SE-0365: Allow implicit self for weak self captures, after self is unwrapped allows us to omit a self keyword for weak self that has been unwrapped.

This change reduces visual noise and maintains consistency with SE-0269: Increase availability of implicit self in @escaping closures when reference cycles are unlikely to occur in Swift 5.3.

Before Swift 5.8

class ViewController: UIViewController {
var button: UIButton!

func setup() {
button.addAction(
UIAction { [weak self] _ in
guard let self else { return }

self.didTapButton()
},
for: .touchUpInside)
}

func didTapButton() {}
}

Swift 5.8

class ViewController: UIViewController {
var button: UIButton!

func setup() {
button.addAction(
UIAction { [weak self] _ in
guard let self else { return }

didTapButton()
},
for: .touchUpInside)
}

func didTapButton() {}
}

Better print for AnyKeyPath

SE-0369: Add CustomDebugStringConvertible conformance to AnyKeyPath improve an information return when printing out a keypath object.

Before Swift 5.8

struct User {
let firstName: String
let lastName: String
var nickName: String
}

print(\User.firstName)
// Swift.KeyPath<ModuleName.User, Swift.String>

print(\User.lastName)
// Swift.KeyPath<ModuleName.User, Swift.String>

print(\User.nickName)
// Swift.WritableKeyPath<ModuleName.User, Swift.String>

After Swift 5.8

print(\User.firstName)
// \User.firstName

print(\User.lastName)
// \User.lastName

print(\User.nickName)
// \User.nickName

Document sorting as stable

Swift's sorting algorithm was changed to be stable before Swift 5, but the documentation didn't reflect this fact.
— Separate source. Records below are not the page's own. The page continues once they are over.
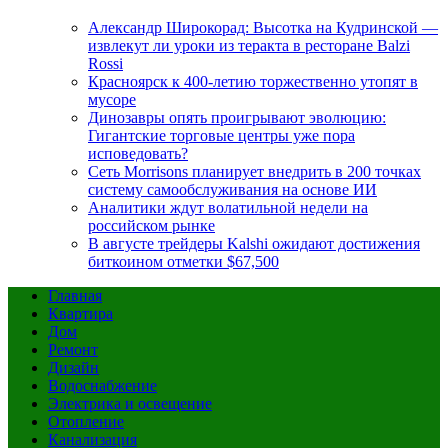
Александр Широкорад: Высотка на Кудринской —
извлекут ли уроки из теракта в ресторане Balzi
Rossi
Красноярск к 400-летию торжественно утопят в
мусоре
Динозавры опять проигрывают эволюцию:
Гигантские торговые центры уже пора
исповедовать?
Сеть Morrisons планирует внедрить в 200 точках
систему самообслуживания на основе ИИ
Аналитики ждут волатильной недели на
российском рынке
В августе трейдеры Kalshi ожидают достижения
биткоином отметки $67,500
Главная
Квартира
Дом
Ремонт
Дизайн
Водоснабжение
Электрика и освещение
Отопление
Канализация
SE-0372: Document Sorting as Stable update the documentation to align with the implementation detail.

Update documentation.
Update documentation.

A stable sort is a sort that keeps the original relative order for any elements that compare as equal.

var roster = [
Player(first: "Sam", last: "Coffey"),
Player(first: "Ashley", last: "Hatch"),
Player(first: "Kristie", last: "Mewis"),
Player(first: "Ashley", last: "Sanchez"),
Player(first: "Sophia", last: "Smith"),
]

roster.sort(by: { $0.first < $1.first })
// roster == [
// Player(first: "Ashley", last: "Hatch"),
// Player(first: "Ashley", last: "Sanchez"),
// Player(first: "Kristie", last: "Mewis"),
// Player(first: "Sam", last: "Coffey"),
// Player(first: "Sophia", last: "Smith"),
// ]

In this case, "Ashley Hatch" and "Ashley Sanchez" are compared as equal.

With stable sort, "Ashley Hatch" and "Ashley Sanchez" relative position remains the same ("Ashley Hatch" comes before "Ashley Sanchez").

Remove all limitations on variables in result builders

Before Swift 5.8, view builders had many limitations around declaring a local variable.

SE-0373: Lift all limitations on variables in result builders remove all of those limitations.

So, you can declare a local variable the way you want.

The following example is a valid declaration in Swift 5.8.

struct FooViewBuilder: View {
var body: some View {
var computedVar: String {
return "Computed"
}
lazy var lazyVar = compute()
let uninitializedVar: String
let defaultNilVar: String?
@AppStorage("example_string") var propertyWrapperVar = "Foo"

VStack {
Text("Foo")
}
}

func compute() -> String {
return "Foo"
}
}

There are still some updates that I didn't cover in this article. You can see all the updates in Swift 5.8 in the Swift Evolution.